Пропойца, оказывается, был долгие годы сущим адским наказанием для поселян. И когда они узнали новость от казенного человека, то сперва даже не поверили. Но при виде процессии последние сомнения рассеялись, и радости не было предела. Оно и понятно — в столицу Пропойца только наведывался, да тихо, тайно, в одиночку. А вот окрестные деревни его и его молодцов видали много чаще — и защищаться им было нечем.
Райко и его четверку чествовали как спасителей. Слухи об их столичных подвигах уже успели добраться и сюда. Нашлись и родичи одной из спасенных девушек — однако Райко ожидал от них несколько иного поведения. На девушку смотрели как на выходца с того света. Хотя в определенной степени так оно и было — прежде из пещеры Оэ никто не возвращался.
Надо будет потом проверить, как она, — подумал он.
То же самое повторилось и при въезде в столицу — поклоны, приветствия, чествование, как будто и не было тайного отъезда, почти бегства… Перед воротами Расёмон снова пришлось остановиться: толпу-то копьеносцы могли бы растолкать, но не станешь ведь расталкивать процессию дворцовых чиновников во главе с помощником Левого Министра господином Татибана Сигэнобу?

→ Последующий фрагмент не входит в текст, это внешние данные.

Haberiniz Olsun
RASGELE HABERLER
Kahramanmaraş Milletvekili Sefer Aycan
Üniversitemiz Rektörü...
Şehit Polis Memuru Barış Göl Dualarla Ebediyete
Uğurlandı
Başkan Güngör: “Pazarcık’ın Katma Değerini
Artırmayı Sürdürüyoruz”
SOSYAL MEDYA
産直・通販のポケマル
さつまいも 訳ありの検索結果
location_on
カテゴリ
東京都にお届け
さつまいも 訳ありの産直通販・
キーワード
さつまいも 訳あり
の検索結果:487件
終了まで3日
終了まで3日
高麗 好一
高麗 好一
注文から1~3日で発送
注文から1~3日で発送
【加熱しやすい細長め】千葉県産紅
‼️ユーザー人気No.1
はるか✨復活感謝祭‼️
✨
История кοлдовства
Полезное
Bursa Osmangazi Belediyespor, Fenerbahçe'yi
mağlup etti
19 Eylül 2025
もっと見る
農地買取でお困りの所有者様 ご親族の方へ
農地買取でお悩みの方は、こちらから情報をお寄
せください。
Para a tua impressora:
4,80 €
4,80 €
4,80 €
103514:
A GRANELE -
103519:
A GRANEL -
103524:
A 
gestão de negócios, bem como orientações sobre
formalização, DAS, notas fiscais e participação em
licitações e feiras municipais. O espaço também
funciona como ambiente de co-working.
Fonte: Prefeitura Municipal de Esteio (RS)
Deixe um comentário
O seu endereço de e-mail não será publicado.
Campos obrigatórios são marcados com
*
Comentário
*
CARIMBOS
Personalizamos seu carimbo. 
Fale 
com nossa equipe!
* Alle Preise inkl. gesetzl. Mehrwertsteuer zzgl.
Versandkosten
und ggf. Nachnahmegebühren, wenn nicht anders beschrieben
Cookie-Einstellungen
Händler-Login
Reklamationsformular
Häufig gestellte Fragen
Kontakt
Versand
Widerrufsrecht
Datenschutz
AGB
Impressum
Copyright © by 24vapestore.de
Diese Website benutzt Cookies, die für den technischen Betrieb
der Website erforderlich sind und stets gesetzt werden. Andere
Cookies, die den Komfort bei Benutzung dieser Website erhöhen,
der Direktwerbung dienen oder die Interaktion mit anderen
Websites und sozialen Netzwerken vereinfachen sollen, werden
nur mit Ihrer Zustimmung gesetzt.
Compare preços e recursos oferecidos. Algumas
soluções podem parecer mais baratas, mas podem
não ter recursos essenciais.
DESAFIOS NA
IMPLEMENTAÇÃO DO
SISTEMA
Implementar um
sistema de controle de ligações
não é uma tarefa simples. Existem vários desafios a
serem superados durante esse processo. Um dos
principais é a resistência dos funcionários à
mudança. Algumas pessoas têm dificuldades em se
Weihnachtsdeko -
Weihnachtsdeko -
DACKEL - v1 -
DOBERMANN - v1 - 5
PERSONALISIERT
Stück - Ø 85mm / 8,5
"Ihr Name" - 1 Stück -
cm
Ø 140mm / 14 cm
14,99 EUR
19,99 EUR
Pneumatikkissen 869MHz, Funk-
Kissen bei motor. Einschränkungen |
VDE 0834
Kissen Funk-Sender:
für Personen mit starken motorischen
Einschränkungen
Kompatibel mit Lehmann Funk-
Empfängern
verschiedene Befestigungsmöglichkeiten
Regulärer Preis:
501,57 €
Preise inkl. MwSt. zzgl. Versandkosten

Райко уже устал удивляться, и сил всех оставалось только на то, чтобы произносить положенные слова. Ему бы радоваться, что все так обернулось, но на сердце было черно.
— Господин Минамото, — зашептал в самое ухо капитан Тайра, — Необходимо спешиться и преклонить колено.
Беспокойство капитана было вполне понятно: он сомневался в том, что Райко сможет хотя бы спешиться. Райко, однако же, смог. И даже колено преклонил. И даже большую часть речи господина помощника Левого Министра выслушал.
А потом просто лишился чувств.
Очнувшись, Райко долго лежал, глаз не открывая и никак не показывая, что в себя пришел. Ему ничего не хотелось сейчас — лежать бы так, в сумраке внутренних покоев родного дома, узнаваемого даже по запаху. Дать отдых телу и разуму…
Да не вышло. Господин Минамото-но-Мицунака голос понижать не привык.
— Это что такое, болван? Это придворное платье, по-твоему? Этот куцый хвост — шлейф? Да знаешь ли ты, смерд, что государь изволил мне пожаловать четвертый придворный ранг, а сыну — пятый?
Надо же, подумал Райко.
— Не извольте гневаться, сиятельный господин, — послышался голос портного, — но длина шлейфа как раз соответствует четвертому придворному рангу. Извольте сами убе…
Хлоп! Вздумавшего возражать простолюдина прервали ударом веера. Веер — штука легкая, но тяжела рука у господина губернатора Сэтцу…
— Слушать ничего не желаю, а желаю видеть здесь платье, подобающее чиновнику четвертого ранга!
— Но сиятельный господин…
— Немедленно.
Райко попытался встать — но по телу тошнотворная слабость разлилась. Тогда он просто позвал:
— Отец!
Шум раздвигаемых фусума, звук шагов — легких; невысок и легок в кости господин Тада-Мандзю. Райко приподнялся на локте, чтобы приветствовать отца не совсем уж лежа.
— Ну что ты, не вставай, — господин Мицунака сделал жест веером, услужливая девица тут же проскочила у него под рукой, села в изголовье Райко и начала обтирать ему лицо и шею влажной тканью. Сам господин Мицунака устроился справа.
— Набирайся сил, поправляйся. Послезавтра мы должны явиться во дворец — а эти мерзавцы еще платье не сделали.
— Они сделают, отец. Мне люди, разбирающиеся в тонкостях церемониала, обещали проверить и проследить.
И вот это — чистая правда. Обещали.
Отец смотрел на сына, сын — на отца. Снизу вверх, как не смотрел уже четыре года — в шестнадцать он отца перерос. В усах и аккуратной бородке господина Мицунаки прибавилось седых волосков, или Райко лишь показалось так?